Anche questo è parte dell’effetto Francesco. Perché, come tutte le città, anche New York si rifà il trucco per l’arrivo del Papa. Solo che non lo dà a vedere. Le televisioni locali parlano moltissimo della presenza di Papa Francesco negli Stati Uniti, e ciascuna ha predisposto una copertura speciale. Ma nelle strade, niente lascia prefigurare l’arrivo del Papa: nessuno striscione, nessun manifesto, nemmeno una immagine affissa sulla chiesa di San Patrizio.

Solo alla chiesa della Holy Family, la parrocchia delle Nazioni Unite, c’è un piccolo manifesto che annuncia l’arrivo di Papa Francesco.

“Può sembrare che la città sia indifferente, ma non è vero, sono tutti eccitati,” racconta John Woods, direttore del Catholic New York, il settimanale diocesano che tira 40 mila copie la settimana. Un punto di riferimento importante, per la comunità cattolica newyorkese, che conta circa 3 milioni di abitanti.

Vero, l’eccitazione si sente nell’aria. Il tassista cinese, il cui nome sembra essere Wu, è felicissimo. Non è cattolico, ma trova “eccezionale la visita del Papa.” E quando gli viene fatto notare che alcuni suoi colleghi tassisti non sono molto contenti, perché questo bloccherà ulteriormente il traffico, sbuffa: “Non capita tutti i giorni che il Papa venga nella città.”

Di certo, si tratta di una città che per questa settimana è satura di eventi. Due importanti partite di baseball nel corso della settimana, e poi la visita del Papa che coincide con le celebrazioni della “settimana delle Nazioni Unite.” Tutto il mondo è a New York, ma i newyorkesi non possono sopportarlo.

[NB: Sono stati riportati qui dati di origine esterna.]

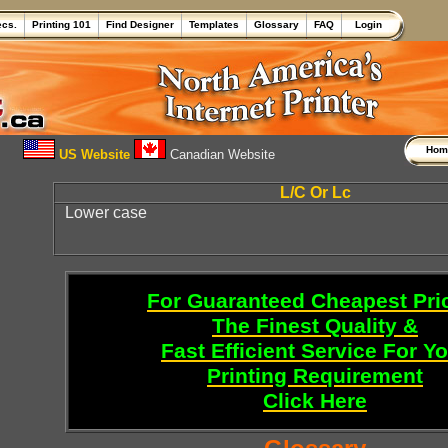
ecs.
Printing 101
Find Designer
Templates
Glossary
FAQ
Login
Ho
US Website
Canadian Website
L/C Or Lc
Lower case
For Guaranteed Cheapest Pri
The Finest Quality &
Fast Efficient Service For Y
Printing Requirement
Click Here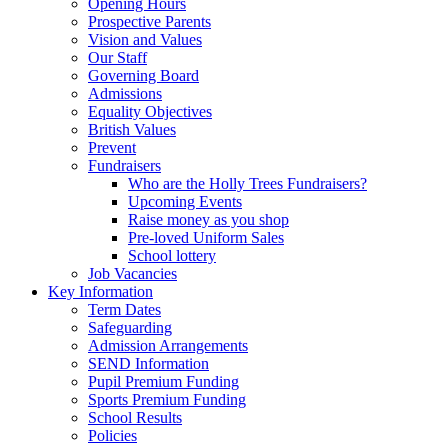
Opening Hours
Prospective Parents
Vision and Values
Our Staff
Governing Board
Admissions
Equality Objectives
British Values
Prevent
Fundraisers
Who are the Holly Trees Fundraisers?
Upcoming Events
Raise money as you shop
Pre-loved Uniform Sales
School lottery
Job Vacancies
Key Information
Term Dates
Safeguarding
Admission Arrangements
SEND Information
Pupil Premium Funding
Sports Premium Funding
School Results
Policies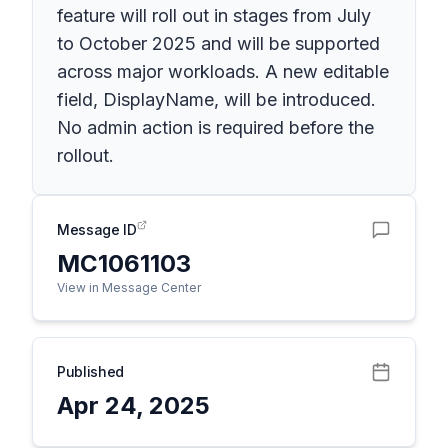
feature will roll out in stages from July
to October 2025 and will be supported
across major workloads. A new editable
field, DisplayName, will be introduced.
No admin action is required before the
rollout.
Message ID
MC1061103
View in Message Center
Published
Apr 24, 2025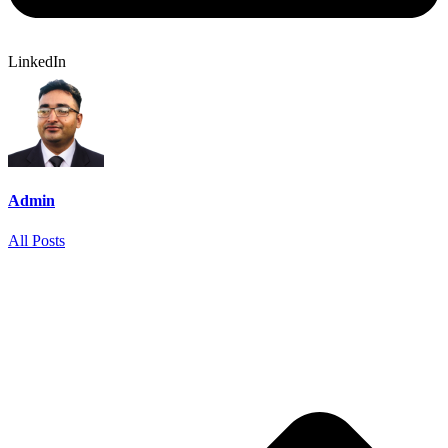
LinkedIn
Admin
All Posts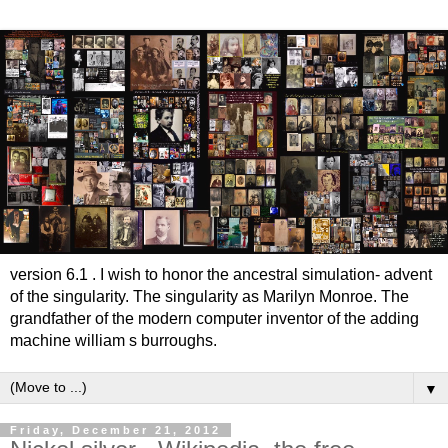
version 6.1 . I wish to honor the ancestral simulation- advent
of the singularity. The singularity as Marilyn Monroe. The
grandfather of the modern computer inventor of the adding
machine william s burroughs.
▼
Friday, December 21, 2012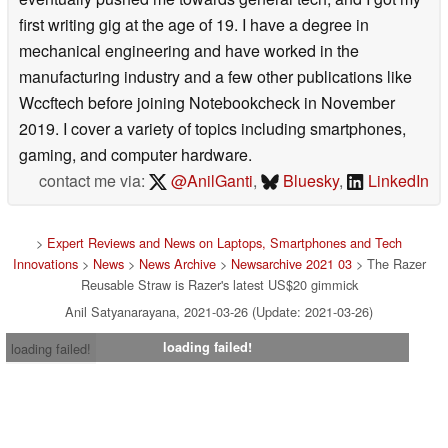
first writing gig at the age of 19. I have a degree in
mechanical engineering and have worked in the
manufacturing industry and a few other publications like
Wccftech before joining Notebookcheck in November
2019. I cover a variety of topics including smartphones,
gaming, and computer hardware.
contact me via:
@AnilGanti
,
Bluesky
,
LinkedIn
>
Expert Reviews and News on Laptops, Smartphones and Tech
Innovations
>
News
>
News Archive
>
Newsarchive 2021 03
> The Razer
Reusable Straw is Razer's latest US$20 gimmick
Anil Satyanarayana, 2021-03-26 (Update: 2021-03-26)
loading failed!
loading failed!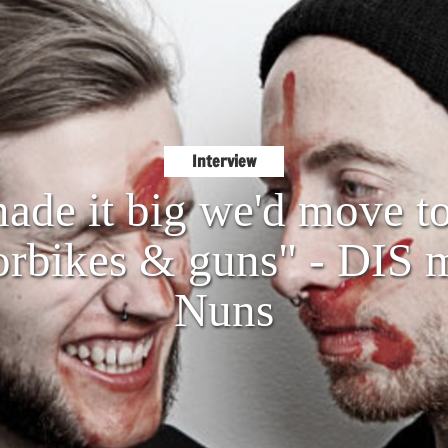
Interview
made it big we'd move t
rbikes & guns" - DIS 
Nuns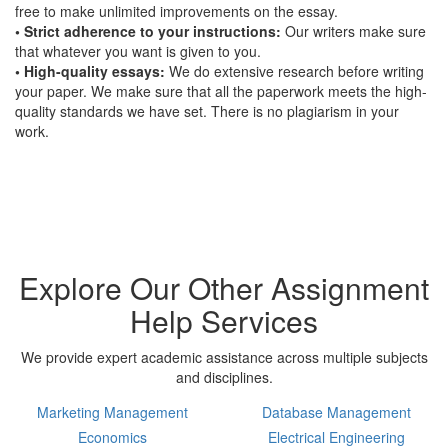
free to make unlimited improvements on the essay.
• Strict adherence to your instructions:
Our writers make sure
that whatever you want is given to you.
• High-quality essays:
We do extensive research before writing
your paper. We make sure that all the paperwork meets the high-
quality standards we have set. There is no plagiarism in your
work.
Explore Our Other Assignment
Help Services
We provide expert academic assistance across multiple subjects
and disciplines.
Marketing Management
Database Management
Economics
Electrical Engineering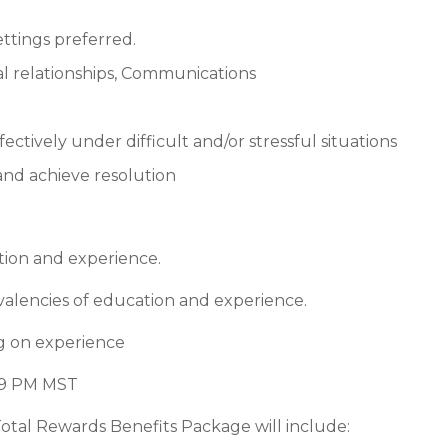
ttings preferred.
al relationships, Communications
ectively under difficult and/or stressful situations
, and achieve resolution
tion and experience.
valencies of education and experience.
g on experience
:59 PM MST
Total Rewards Benefits Package will include:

Anche per questo, raccontano, gli spostamenti del Papa sono ridotti, e si muoverà più o meno sulla 66esima strada, che non ha niente di romantico come la 42esima, ma si incrocia con la chiesa domenicana di San Vincenzo Ferrer.

Le presenze previste non sono eccezionali. L’evento più affollato dovrebbe essere la Messa la Madison Square Garden la sera del 25 settembre, dove possono entrare 20 mila persone, mentre 80 mila potranno assistere da fuori. E si farà folla di certo di fronte a St. Patrick, mentre il Papa celebra i vespri all’interno della cattedrale che ha il trucco quasi rifatto.

Mancano alcuni dettagli, e anche di più. L’ala appena dietro l’abside è stata da poco rifornita delle sue lampade originali, l’altare della Madonna di Guadalupe – dove il Papa si dovrebbe fermare a pregare – è stato riportato nel suo posto originario dopo il restauro. Tutto è pronto per la visita del Papa, insomma. Ma con riservatezza. Perché a New York si corre veloce, ma i problemi si affrontano uno alla volta.